El capitán Harry Gaillard, con su bastón de paseo bajo el brazo y la mirada distraída, había salido temprano, buscando quizá más el sosiego de la soledad que la belleza de la naturaleza.
Mas, al girar en la curva de uno de los senderos, se detuvo en seco.
Ante él, al pie de un árbol cuyas ramas susurraban con la brisa, una dama contemplaba un rosal. Iba ataviada con un vestido de muselina azul pálido y amarillo, tan delicado que parecía hecho de nubes. Su cabello castaño escapaba, con despreocupación juvenil, en rizos rebeldes sobre la nuca. La luz dorada jugaba libremente con sus facciones, revelando una frente alta, unos ojos grises e inteligentes, y unos labios curvados en una expresión de secreta melancolía.
El capitán sintió que el corazón le daba un vuelco, como si una espada invisible lo hubiese alcanzado justo bajo la botonadura de su levita. Por un instante, olvidó respirar.
La dama se volvió al percibir su presencia, pero no pareció sorprenderse. Lo observó con la calma con que se mide a un desconocido, con una inteligencia que no pedía permiso, sino que ya leía entre líneas lo no dicho.

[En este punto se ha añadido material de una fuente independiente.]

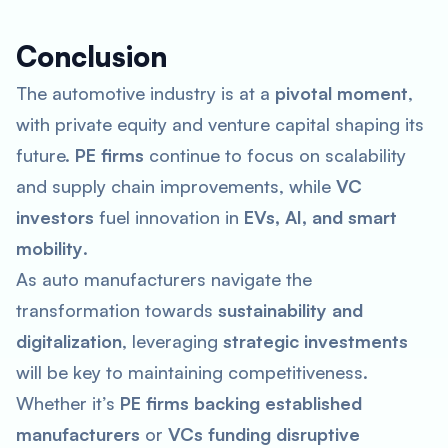
Conclusion
The automotive industry is at a
pivotal moment
,
with private equity and venture capital shaping its
future.
PE firms
continue to focus on scalability
and supply chain improvements, while
VC
investors
fuel innovation in
EVs, AI, and smart
mobility
.
As auto manufacturers navigate the
transformation towards
sustainability and
digitalization
, leveraging
strategic investments
will be key to maintaining competitiveness.
Whether it’s
PE firms backing established
manufacturers
or
VCs funding disruptive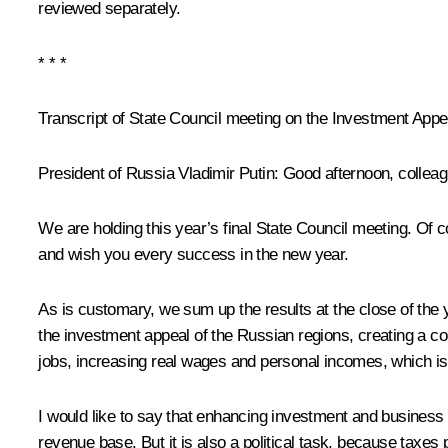
reviewed separately.
* * *
Transcript of State Council meeting on the Investment App
President of Russia Vladimir Putin
: Good afternoon, collea
We are holding this year’s final State Council meeting. Of co
and wish you every success in the new year.
As is customary, we sum up the results at the close of th
the investment appeal of the Russian regions, creating a 
jobs, increasing real wages and personal incomes, which is 
I would like to say that enhancing investment and business 
revenue base. But it is also a political task, because taxe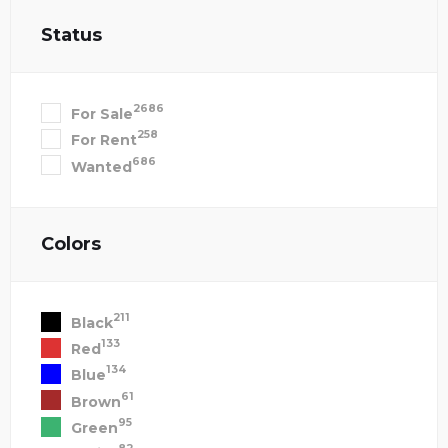
Status
2686
For Sale
258
For Rent
686
Wanted
Colors
211
Black
133
Red
134
Blue
61
Brown
95
Green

—Señor —dijo ella con una voz baja y melodiosa, más cercana a una nota de laúd que a una palabra—, ¿acaso el sendero le pertenece?
El capitán Gaillard parpadeó, recobrando de golpe la compostura, aunque la voz le salió un tanto más grave de lo usual.
—No, señora. Ni el sendero, ni este jardín, ni este instante, por desdicha. Pero si todos fueran míos, gustosamente se los rendiría, si con ello me gano el privilegio de su mirada.
Una sombra de sonrisa se dibujó en los labios de la dama.
—¿Siempre aborda así a las damas que halla entre las rosas?
—Sólo a aquellas que parecen haber sido modeladas por ellas —replicó él con una inclinación galante.
La dama no respondió de inmediato. Miró por un momento el rosal, tocó uno de los pétalos como si meditara sobre algo más profundo, y luego elevó los ojos hacia él.
—Entonces, tal vez el destino nos ha traído aquí por capricho... o por advertencia. Diga, ¿cree usted en los encuentros predestinados?
—Hasta hace un minuto, no. Ahora, señora, juro que creo en todo.
Y en ese instante fugaz, antes de que el mundo recordara sus obligaciones y nombres, antes de que la realidad impusiera sus dictados, el jardín pareció contener la respiración, como si reconociera que acababa de presenciar el primer acto de una historia inevitable.